Single by Modest Mouse

from the album Good News for People Who Love Bad News
- Released: August 23, 2004
- Length: 3:49
- Label: Epic
- Songwriters: Isaac Brock; Dann Gallucci; Eric Judy; Benjamin Weikel;
- Producer: Dennis Herring

Modest Mouse singles chronology
| "Float On" (2004) | "Ocean Breathes Salty" (2004) | "The World at Large" (2005) |

= Ocean Breathes Salty =

"Ocean Breathes Salty" is a song by American rock band Modest Mouse, released on August 23, 2004 as the second single from their fourth studio album Good News for People Who Love Bad News.

==Cover art==
On the front cover of both releases of the single, one of the band's icons (an upside down hot air balloon with an anchor) can be seen.

==Music video==
The music video for "Ocean Breathes Salty" was directed by Chris Milk.
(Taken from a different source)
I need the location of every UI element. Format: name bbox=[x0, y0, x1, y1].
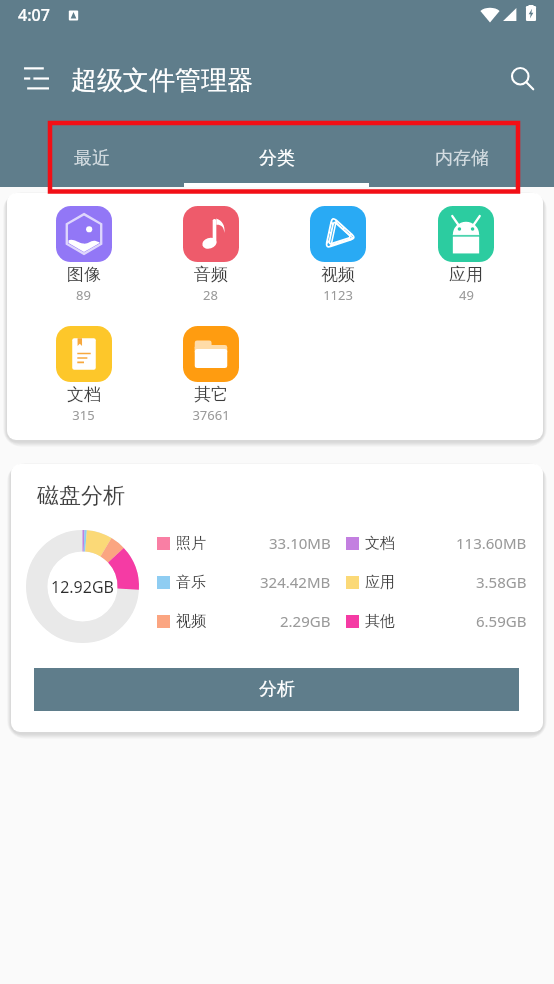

The video shows a young boy finding a bird with a broken wing, which throughout the video becomes lead singer Isaac Brock. The boy patches up the bird and shows it to his mother, who is disgusted. She tries to take the bird away, and then the boy runs away and spends the night in a field with the bird where he dreams that he can play with it when it heals. When he wakes up, he finds that the bird has died, and he buries it. As he walks away, the band, all dressed up as animals, appear and finish the song, then disappear.

==Track listing==

CD
| No. | Title | Length |
|---|---|---|
| 1. | "Ocean Breathes Salty" | 3:47 |
| 2. | "Float On" (Live Studio) | 3:38 |

Enhanced CD
| No. | Title | Length |
|---|---|---|
| 1. | "Ocean Breathes Salty" | 3:47 |
| 2. | "Float On" (Live Studio) | 3:38 |
| 3. | "Ocean Breathes Salty" (Live Studio) | 3:52 |
| 4. | "Ocean Breathes Salty" (Video) | 3:47 |

==Personnel==
- Isaac Brock – vocals, guitar
- Eric Judy – bass guitar
- Dann Gallucci – guitar, keyboards
- Benjamin Weikel – drums

==Charts==

===Weekly charts===

Weekly chart performance for "Ocean Breathes Salty"
| Chart (2004) | Peak position |
|---|---|
| UK Singles (OCC) | 96 |
| US Alternative Airplay (Billboard) | 6 |

===Year-end charts===

2004 year-end chart performance for "Ocean Breathes Salty"
| Chart (2004) | Position |
|---|---|
| US Modern Rock Tracks (Billboard) | 66 |

2005 year-end chart performance for "Ocean Breathes Salty"
| Chart (2005) | Position |
|---|---|
| US Modern Rock Tracks (Billboard) | 51 |

==Certifications==

Certifications for "Ocean Breathes Salty"
| Region | Certification | Certified units/sales |
| United States (RIAA) | Gold | 500,000^{*} |
^{*} Sales figures based on certification alone.